El problema es que la universidad mínima (docente) ya ha tenido tiempo suficiente para legitimarse como una alternativa válida respecto a las universidades tradicionales (complejas). La misma legislación ha promovido esta deriva. Intentar a través de una legislación retomar la definición clásica de universidad (institución que realiza docencia, investigación y extensión) es, a todas luces, difícil. Solo inicialmente ello implicaría por la fuerza de la ley renombrar aquellas instituciones docentes que no cumplen con este mandato y afrontar las consecuencias de la depreciación del valor de los títulos de sus egresados pasados y presentes. Una solución de este tipo – además de ser jurídicamente compleja – conllevaría inmensos costos políticos.

Detrás de este existen fenómenos globales que los legisladores harían bien en reconocer. La masificación de la educación superior no se puede evitar. Ni siquiera pudo conseguirlo la dictadura con su consideración de la universidad como un espacio de creación y transmisión del saber superior (elitista) contrapuesto a la función de masas de institutos profesionales y centros de formación técnica. Mucho menos puede entonces alcanzarse este objetivo en un gobierno democrático que destaca el logro de extender la formación terciaria (por razones económicas y morales) a un sector cada vez más amplio de la población. Por la vía legislativa no se pueden transformar hábitos culturales y expectativas ya asentados en la sociedad.

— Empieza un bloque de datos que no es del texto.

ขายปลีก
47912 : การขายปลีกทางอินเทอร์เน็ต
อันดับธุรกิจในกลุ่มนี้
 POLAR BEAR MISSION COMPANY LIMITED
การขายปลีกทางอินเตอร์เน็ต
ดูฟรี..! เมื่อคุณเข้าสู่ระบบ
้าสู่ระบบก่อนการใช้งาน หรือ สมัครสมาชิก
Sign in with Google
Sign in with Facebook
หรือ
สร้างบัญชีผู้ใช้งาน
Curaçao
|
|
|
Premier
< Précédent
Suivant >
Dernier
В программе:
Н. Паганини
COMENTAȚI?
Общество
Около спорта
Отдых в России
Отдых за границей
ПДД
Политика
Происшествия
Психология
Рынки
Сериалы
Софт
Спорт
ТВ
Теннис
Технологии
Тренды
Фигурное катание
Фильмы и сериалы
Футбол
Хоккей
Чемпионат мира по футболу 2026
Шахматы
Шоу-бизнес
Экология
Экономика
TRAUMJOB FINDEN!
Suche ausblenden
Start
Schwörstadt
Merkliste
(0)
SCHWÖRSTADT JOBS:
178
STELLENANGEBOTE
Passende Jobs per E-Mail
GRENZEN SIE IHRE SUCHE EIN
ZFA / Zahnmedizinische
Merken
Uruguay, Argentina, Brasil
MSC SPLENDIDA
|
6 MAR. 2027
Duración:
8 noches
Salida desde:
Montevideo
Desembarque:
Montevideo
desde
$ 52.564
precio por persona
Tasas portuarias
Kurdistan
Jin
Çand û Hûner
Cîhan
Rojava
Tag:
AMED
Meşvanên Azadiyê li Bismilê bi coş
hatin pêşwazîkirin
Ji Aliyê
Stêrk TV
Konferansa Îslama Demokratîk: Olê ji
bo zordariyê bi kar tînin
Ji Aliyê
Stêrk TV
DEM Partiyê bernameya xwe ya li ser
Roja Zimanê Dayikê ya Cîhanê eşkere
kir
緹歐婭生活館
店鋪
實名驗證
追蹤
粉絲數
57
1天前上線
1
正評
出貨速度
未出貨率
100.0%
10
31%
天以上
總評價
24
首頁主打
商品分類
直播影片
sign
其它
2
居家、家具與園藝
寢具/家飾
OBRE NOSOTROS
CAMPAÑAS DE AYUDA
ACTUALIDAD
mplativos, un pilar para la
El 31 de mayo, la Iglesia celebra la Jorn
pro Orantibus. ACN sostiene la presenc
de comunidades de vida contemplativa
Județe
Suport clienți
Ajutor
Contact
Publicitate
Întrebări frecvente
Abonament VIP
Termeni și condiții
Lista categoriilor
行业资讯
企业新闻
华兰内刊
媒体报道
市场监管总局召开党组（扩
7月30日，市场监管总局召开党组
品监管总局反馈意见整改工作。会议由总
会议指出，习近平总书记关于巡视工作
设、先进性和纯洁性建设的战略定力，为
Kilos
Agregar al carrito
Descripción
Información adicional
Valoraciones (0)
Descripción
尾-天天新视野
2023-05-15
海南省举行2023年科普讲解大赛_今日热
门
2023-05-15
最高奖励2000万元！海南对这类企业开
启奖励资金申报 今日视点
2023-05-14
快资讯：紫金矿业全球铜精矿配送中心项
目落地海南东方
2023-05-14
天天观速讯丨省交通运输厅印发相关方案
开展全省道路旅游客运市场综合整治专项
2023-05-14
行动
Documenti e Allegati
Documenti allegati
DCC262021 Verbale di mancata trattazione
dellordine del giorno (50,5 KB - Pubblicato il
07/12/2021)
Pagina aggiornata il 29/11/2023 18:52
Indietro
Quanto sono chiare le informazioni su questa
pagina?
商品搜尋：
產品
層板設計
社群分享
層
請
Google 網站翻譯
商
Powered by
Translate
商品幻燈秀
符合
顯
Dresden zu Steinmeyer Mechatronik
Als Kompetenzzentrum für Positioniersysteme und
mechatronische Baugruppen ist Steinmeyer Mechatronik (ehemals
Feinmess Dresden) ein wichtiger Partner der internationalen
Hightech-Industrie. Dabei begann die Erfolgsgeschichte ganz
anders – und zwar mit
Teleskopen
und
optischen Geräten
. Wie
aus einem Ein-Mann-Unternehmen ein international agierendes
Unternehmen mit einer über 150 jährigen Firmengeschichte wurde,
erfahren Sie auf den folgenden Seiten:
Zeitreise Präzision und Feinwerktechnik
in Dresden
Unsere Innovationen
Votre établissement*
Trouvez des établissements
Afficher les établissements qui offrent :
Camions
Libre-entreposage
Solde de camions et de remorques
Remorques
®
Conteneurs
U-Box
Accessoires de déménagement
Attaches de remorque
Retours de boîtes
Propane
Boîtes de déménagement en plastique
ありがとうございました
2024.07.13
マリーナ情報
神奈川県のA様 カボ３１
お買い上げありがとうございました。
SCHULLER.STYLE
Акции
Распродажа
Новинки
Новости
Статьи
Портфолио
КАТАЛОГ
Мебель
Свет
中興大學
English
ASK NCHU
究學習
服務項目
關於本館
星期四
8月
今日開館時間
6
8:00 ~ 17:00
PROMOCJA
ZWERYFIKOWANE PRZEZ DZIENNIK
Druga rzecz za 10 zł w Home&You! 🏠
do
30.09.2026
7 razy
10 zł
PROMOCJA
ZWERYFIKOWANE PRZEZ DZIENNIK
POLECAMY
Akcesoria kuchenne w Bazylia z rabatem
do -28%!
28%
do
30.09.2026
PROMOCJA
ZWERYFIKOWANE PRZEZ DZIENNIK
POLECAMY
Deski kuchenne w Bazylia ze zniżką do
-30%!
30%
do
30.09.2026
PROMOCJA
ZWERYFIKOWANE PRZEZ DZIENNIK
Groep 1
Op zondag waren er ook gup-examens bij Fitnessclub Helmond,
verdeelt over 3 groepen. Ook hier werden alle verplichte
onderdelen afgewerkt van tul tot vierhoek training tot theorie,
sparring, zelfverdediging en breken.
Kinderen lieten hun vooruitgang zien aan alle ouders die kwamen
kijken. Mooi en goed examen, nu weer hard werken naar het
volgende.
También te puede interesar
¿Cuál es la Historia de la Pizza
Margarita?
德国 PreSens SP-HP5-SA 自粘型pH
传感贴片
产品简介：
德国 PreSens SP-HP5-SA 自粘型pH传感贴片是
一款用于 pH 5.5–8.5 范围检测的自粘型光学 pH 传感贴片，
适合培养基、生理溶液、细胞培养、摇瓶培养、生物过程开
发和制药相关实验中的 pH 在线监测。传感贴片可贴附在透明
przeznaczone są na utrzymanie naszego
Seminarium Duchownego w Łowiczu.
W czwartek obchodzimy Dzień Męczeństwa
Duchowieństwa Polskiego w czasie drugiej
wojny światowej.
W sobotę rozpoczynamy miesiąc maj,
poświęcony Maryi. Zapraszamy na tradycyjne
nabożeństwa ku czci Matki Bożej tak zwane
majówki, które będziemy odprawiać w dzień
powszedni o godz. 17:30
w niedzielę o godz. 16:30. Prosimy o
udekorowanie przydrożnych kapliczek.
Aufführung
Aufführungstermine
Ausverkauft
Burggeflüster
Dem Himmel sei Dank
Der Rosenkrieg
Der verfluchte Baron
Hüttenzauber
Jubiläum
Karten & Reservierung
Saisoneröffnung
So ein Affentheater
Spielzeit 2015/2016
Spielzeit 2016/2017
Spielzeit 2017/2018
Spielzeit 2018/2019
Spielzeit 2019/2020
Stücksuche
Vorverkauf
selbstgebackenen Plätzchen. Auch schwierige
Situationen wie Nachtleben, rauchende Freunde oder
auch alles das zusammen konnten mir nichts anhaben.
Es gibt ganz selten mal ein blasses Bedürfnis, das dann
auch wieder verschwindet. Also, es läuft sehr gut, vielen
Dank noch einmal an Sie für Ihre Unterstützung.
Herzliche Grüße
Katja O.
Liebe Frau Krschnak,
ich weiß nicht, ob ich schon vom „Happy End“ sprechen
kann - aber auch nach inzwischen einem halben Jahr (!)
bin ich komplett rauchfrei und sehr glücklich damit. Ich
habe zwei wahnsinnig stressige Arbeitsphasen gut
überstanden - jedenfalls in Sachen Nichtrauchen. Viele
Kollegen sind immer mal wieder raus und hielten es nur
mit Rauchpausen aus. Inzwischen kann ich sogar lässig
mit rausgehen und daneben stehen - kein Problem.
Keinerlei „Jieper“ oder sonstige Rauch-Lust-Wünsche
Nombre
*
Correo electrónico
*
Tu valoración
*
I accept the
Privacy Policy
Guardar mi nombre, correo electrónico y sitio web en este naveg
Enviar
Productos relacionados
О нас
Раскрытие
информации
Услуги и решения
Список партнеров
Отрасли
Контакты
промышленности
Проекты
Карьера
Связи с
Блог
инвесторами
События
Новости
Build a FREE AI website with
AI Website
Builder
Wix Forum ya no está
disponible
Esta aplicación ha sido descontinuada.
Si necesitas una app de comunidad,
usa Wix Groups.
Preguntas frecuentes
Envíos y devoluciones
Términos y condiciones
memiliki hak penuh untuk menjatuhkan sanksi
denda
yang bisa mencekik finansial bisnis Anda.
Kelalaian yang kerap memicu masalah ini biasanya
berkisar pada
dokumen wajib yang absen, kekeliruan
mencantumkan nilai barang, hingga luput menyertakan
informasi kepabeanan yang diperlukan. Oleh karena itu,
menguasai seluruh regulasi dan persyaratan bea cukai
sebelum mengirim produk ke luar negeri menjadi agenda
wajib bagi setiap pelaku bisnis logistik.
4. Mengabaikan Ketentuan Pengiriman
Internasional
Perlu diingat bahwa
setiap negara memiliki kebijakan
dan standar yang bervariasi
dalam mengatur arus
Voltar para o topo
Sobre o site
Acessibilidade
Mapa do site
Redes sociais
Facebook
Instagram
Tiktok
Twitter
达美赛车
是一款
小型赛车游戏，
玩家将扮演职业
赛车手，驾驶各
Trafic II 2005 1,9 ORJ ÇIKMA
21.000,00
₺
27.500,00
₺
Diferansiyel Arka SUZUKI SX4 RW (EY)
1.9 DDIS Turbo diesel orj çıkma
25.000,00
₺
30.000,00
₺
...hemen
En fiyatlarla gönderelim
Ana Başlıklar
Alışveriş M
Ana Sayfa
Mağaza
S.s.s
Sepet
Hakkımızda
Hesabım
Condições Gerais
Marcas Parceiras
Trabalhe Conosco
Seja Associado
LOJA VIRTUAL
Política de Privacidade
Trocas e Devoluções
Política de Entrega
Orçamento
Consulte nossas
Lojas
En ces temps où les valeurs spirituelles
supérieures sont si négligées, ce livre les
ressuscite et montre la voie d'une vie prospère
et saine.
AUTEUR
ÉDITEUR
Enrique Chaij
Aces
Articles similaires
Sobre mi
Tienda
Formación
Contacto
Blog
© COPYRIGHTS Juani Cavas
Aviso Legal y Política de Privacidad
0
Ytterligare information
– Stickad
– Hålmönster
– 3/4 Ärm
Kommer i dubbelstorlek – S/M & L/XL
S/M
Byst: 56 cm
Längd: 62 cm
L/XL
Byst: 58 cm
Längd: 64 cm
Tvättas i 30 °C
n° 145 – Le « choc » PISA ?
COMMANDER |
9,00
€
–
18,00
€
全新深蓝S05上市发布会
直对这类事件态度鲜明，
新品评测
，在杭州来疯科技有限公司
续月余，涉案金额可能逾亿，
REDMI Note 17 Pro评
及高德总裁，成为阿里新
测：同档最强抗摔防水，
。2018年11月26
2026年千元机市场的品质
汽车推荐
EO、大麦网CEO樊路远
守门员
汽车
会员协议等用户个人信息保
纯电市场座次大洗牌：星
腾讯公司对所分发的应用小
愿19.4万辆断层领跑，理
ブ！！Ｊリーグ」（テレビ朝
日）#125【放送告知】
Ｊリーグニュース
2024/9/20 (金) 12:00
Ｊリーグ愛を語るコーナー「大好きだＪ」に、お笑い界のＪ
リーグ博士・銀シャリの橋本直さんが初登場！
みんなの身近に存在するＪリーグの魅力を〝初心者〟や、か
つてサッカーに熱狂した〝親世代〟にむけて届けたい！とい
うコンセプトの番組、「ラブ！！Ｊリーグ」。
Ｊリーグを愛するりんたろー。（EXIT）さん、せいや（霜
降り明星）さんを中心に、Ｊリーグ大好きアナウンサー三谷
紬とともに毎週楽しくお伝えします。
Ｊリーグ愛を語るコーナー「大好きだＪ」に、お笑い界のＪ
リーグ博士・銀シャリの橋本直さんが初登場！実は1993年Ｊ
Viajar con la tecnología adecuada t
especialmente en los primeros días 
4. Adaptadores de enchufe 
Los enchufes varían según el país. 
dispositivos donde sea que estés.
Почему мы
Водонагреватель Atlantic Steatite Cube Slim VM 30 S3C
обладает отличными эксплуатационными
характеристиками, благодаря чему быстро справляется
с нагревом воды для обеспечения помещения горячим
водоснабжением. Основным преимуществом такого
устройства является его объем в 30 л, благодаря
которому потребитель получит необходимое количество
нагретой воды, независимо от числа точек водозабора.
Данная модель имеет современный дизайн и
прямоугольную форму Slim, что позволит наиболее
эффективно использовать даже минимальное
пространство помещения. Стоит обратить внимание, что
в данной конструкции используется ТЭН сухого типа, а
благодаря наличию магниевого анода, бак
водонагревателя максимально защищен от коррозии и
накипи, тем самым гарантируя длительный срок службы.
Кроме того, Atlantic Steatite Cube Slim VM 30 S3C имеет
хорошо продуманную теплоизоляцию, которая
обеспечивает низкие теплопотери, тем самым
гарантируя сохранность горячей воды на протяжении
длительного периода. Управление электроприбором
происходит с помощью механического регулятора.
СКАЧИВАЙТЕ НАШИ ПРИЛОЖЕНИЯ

¿Qué hacer entonces? ¿Pueden acaso establecerse límites para la diversidad a través de una explicitación de una nueva idea de universidad? Una reflexión rápida hace ver que existen tres alternativas. Una conservadora implica asumir que universidad es la institución que entrega títulos universitarios. Nada más, nada menos. Su diferenciación vendrá posteriormente en virtud de su prestigio, calidad de sus servicios, capital social de sus académicos y estudiantes, funciones desarrolladas, etc., si bien no es improbable que reproduzca diferencias sociales que anteceden a la institución: así, una cúspide de universidades selectivas y seguidoras del modelo tradicional de universidad y una base de universidades de absorción de demanda, ambas tratadas igualmente por parte del Estado. Por el contrario, una visión idealista enfatizaría la necesidad de incrementar lo mínimo exigible de una universidad. Como hemos visto, la implementación de esta reflexión es bastante problemática. Al menos en Chile, los fenómenos de masificación del acceso a la universidad y existencia de universidades estatales y privadas exclusivamente profesionalizantes han sido inseparables. Por lo tanto, no se puede eliminar su existencia sin afectar uno de los mayores logros políticos de estas décadas: el aumento de la inclusión de sectores anteriormente excluidos en el sistema de la educación superior chilena.

Ante estas alternativas, siempre queda la opción por el pragmatismo. Asumir que el modelo de universidad docente se ha legitimado por la vía de los hechos y continuar con la noción de diversidad tal como se ha entendido durante las últimas décadas: coexistencia de universidades docentes y universidades complejas. De esta manera, asumir que universidad es, simplemente, toda institución que entrega títulos universitarios. Pero, al mismo tiempo, prestar atención a las diferencias entre estas instituciones y optar por un tratamiento especial con un grupo particular de ellas. En el mejor de los casos, estas instituciones representarán el ideario tradicional sobre la universidad y se configurarán como un modelo para las otras organizaciones. Al fin y al cabo, la evolución de las universidades ya ha ido en esta dirección – falta que la legislación reaccione a ello.